Wang Jingpu, Yang Yang, Shafiulla Shaik Mohammed, Hu Jingfeng, Wang Kankan, Gao Chunzhi, Shan Tingting, Yin Dongfei
Department of Thoracic Surgery, The First Affiliated Hospital, Zhengzhou University, Zhengzhou, China.
Department of Thoracic Surgery, The First Affiliated Hospital, Zhengzhou University, Zhengzhou, China.
J Surg Res. 2020 Nov;255:195-204. doi: 10.1016/j.jss.2020.05.057. Epub 2020 Jun 18.
Most surgeons now accept lymphadenectomy as an essential feature of the operative treatment of esophageal squamous cell carcinoma.
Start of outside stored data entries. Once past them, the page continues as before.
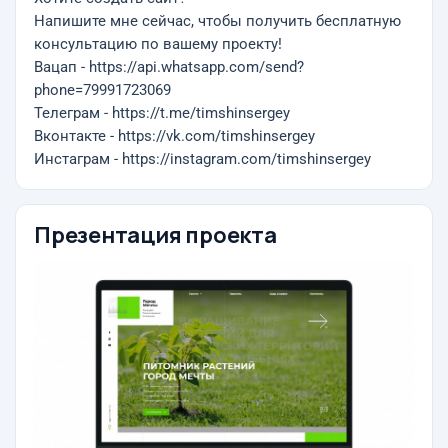
Напишите мне сейчас, чтобы получить бесплатную
консультацию по вашему проекту!
Вацап - https://api.whatsapp.com/send?
phone=79991723069
Телеграм - https://t.me/timshinsergey
Вконтакте - https://vk.com/timshinsergey
Инстаграм - https://instagram.com/timshinsergey
Презентация проекта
Three-field and two-field lymphadenectomy are two of the most popular excision scopes among surgeons. Over recent years, researchers have performed a range of comparative studies regarding these techniques, although the conclusions remain inconsistent.
We systematically retrieved the records of PubMed, Embase, The Cochrane Library, and ClinicalTrials.gov until October 2019 and performed preliminary and full-text screening of the articles. We used the NOS scale to evaluate the quality of the enrolled studies, with only medium- and high-quality studies included. Review Manager 5.3 and Stata15 were used for the meta-analysis.
A total of eight studies involving 1676 patients were included in the meta-analysis. The results showed that for esophageal squamous cell carcinoma using with two-field and three-field lymphadenectomy, although three-field lymphadenectomy led to the gaining of a higher number of lymph nodes, there were no significant differences between the two in terms of the number of positive lymph nodes and overall survival. Three-field lymphadenectomy also caused higher levels of intraoperative blood loss and higher morbidity of the anastomotic fistula. No significant differences in operation time, recurrent laryngeal nerve injury, pneumonia, chylothorax, anastomotic stenosis, ileus, cervical nodal recurrence and hospital mortality were observed.
According to our meta-analysis, two-field lymphadenectomy is recommended as a first-choice surgical treatment for esophageal squamous cell carcinoma. However, since the results showed a risk of bias, they should be treated with caution.
目前大多数外科医生认为淋巴结清扫术是食管鳞状细胞癌手术治疗的重要组成部分。三野和二野淋巴结清扫术是外科医生中最常用的两种切除范围。近年来,研究人员对这些技术进行了一系列比较研究,但其结论仍不一致。
我们系统检索了截至2019年10月的PubMed、Embase、Cochrane图书馆和ClinicalTrials.gov的记录,并对文章进行了初步和全文筛选。我们使用NOS量表评估纳入研究的质量,仅纳入中高质量研究。使用Review Manager 5.3和Stata15进行荟萃分析。
荟萃分析共纳入8项研究,涉及1676例患者。结果显示,对于采用二野和三野淋巴结清扫术的食管鳞状细胞癌,虽然三野淋巴结清扫术导致获取的淋巴结数量更多,但在阳性淋巴结数量和总生存率方面两者无显著差异。三野淋巴结清扫术还导致术中失血量增加和吻合口瘘的发病率更高。在手术时间、喉返神经损伤、肺炎、乳糜胸、吻合口狭窄、肠梗阻、颈部淋巴结复发和医院死亡率方面未观察到显著差异。
根据我们的荟萃分析,推荐二野淋巴结清扫术作为食管鳞状细胞癌的首选手术治疗方法。然而,由于结果显示存在偏倚风险,应谨慎对待。